◆ WHAT THE TASK ASKS: Copy out each line below that has the word "Sprayfo" in it.
··· INFORMATION SHOWN
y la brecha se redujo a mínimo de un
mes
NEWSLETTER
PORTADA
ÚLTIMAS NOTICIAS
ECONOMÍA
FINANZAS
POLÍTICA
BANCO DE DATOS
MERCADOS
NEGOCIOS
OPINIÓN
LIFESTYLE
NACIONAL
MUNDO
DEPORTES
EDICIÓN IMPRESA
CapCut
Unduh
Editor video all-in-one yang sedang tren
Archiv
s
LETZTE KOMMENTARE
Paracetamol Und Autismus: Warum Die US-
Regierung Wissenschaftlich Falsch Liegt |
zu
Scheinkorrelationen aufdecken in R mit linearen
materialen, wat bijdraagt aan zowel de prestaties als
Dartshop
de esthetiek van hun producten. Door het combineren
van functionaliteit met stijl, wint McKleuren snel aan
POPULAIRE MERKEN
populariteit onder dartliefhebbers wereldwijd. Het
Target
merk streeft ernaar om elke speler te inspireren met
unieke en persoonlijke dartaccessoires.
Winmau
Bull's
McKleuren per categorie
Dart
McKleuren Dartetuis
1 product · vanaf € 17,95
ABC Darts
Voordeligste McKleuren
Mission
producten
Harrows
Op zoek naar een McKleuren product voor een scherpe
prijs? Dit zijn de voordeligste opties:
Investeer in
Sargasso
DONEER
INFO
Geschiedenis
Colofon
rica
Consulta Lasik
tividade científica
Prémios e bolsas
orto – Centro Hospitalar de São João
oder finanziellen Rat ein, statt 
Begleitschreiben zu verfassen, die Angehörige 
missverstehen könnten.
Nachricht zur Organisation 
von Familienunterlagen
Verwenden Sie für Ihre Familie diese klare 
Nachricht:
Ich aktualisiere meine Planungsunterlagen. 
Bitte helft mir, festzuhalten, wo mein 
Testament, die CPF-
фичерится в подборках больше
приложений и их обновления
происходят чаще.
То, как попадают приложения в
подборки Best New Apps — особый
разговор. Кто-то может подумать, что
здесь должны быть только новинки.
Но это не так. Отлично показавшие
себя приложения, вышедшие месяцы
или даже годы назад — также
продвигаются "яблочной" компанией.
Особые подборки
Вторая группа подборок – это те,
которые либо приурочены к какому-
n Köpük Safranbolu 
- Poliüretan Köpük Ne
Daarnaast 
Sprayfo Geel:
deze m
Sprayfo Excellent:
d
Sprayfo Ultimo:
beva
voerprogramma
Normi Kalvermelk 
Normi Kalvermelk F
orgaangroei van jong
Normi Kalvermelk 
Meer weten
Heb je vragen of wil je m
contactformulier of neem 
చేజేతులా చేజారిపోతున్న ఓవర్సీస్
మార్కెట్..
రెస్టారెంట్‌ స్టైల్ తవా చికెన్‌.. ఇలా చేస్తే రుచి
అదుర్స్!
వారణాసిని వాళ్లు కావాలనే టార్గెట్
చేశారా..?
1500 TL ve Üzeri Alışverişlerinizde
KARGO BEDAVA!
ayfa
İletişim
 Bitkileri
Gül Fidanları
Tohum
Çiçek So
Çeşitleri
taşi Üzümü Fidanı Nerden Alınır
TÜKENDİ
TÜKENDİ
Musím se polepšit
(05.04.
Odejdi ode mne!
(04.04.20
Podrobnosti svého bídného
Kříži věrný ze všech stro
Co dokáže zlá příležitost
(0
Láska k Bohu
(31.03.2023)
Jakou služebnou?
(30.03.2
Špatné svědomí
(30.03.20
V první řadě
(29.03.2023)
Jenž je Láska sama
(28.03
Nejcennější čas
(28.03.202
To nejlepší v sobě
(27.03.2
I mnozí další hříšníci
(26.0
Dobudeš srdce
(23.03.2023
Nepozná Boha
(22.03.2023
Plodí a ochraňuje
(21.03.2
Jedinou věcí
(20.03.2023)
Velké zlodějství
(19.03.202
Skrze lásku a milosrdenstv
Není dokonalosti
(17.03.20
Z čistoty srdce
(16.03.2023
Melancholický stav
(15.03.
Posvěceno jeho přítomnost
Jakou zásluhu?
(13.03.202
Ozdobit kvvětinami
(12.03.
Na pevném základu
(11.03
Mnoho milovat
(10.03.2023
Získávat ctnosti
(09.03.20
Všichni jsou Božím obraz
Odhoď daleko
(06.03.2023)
······
◆ RESULT OF THE TASK:
Sprayfo Geel:
Sprayfo Excellent:
Sprayfo Ultimo:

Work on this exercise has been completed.